● Work request
Give a faithful, exact copy of all entries, minus the images.

*** Opening Data for review ***

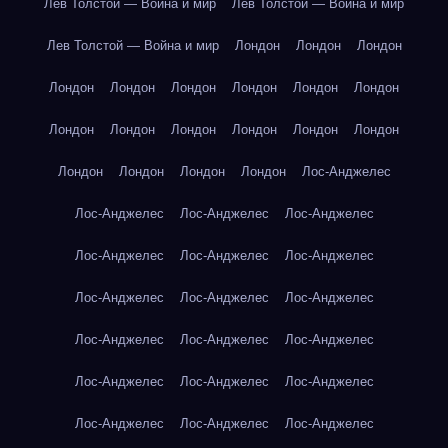
Лев Толстой — Война и мир
Лев Толстой — Война и мир
Лев Толстой — Война и мир
Лондон
Лондон
Лондон
Лондон
Лондон
Лондон
Лондон
Лондон
Лондон
Лондон
Лондон
Лондон
Лондон
Лондон
Лондон
Лондон
Лондон
Лондон
Лондон
Лос-Анджелес
Лос-Анджелес
Лос-Анджелес
Лос-Анджелес
Лос-Анджелес
Лос-Анджелес
Лос-Анджелес
Лос-Анджелес
Лос-Анджелес
Лос-Анджелес
Лос-Анджелес
Лос-Анджелес
Лос-Анджелес
Лос-Анджелес
Лос-Анджелес
Лос-Анджелес
Лос-Анджелес
Лос-Анджелес
Лос-Анджелес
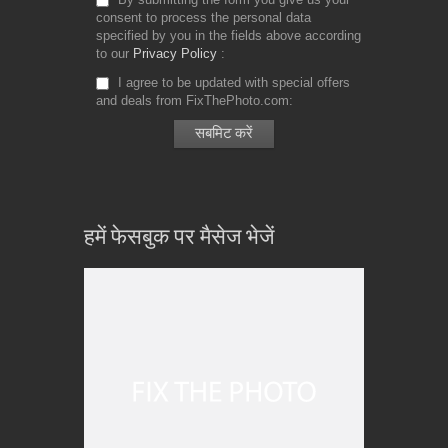
consent to process the personal data
specified by you in the fields above according
to our
Privacy Policy
I agree to be updated with special offers
and deals from FixThePhoto.com
हमें फेसबुक पर मैसेज भेजें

*** Closing Data for review ***

● Reply to the task
Лев Толстой — Война и мир
Лев Толстой — Война и мир
Лев Толстой — Война и мир
Лондон
Лондон
Лондон
Лондон
Лондон
Лондон
Лондон
Лондон
Лондон
Лондон
Лондон
Лондон
Лондон
Лондон
Лондон
Лондон
Лондон
Лондон
Лондон
Лос-Анджелес
Лос-Анджелес
Лос-Анджелес
Лос-Анджелес
Лос-Анджелес
Лос-Анджелес
Лос-Анджелес
Лос-Анджелес
Лос-Анджелес
Лос-Анджелес
Лос-Анджелес
Лос-Анджелес
Лос-Анджелес
Лос-Анджелес
Лос-Анджелес
Лос-Анджелес
Лос-Анджелес
Лос-Анджелес
Лос-Анджелес
consent to process the personal data
specified by you in the fields above according
to our
Privacy Policy
I agree to be updated with special offers
and deals from FixThePhoto.com
हमें फेसबुक पर मैसेज भेजें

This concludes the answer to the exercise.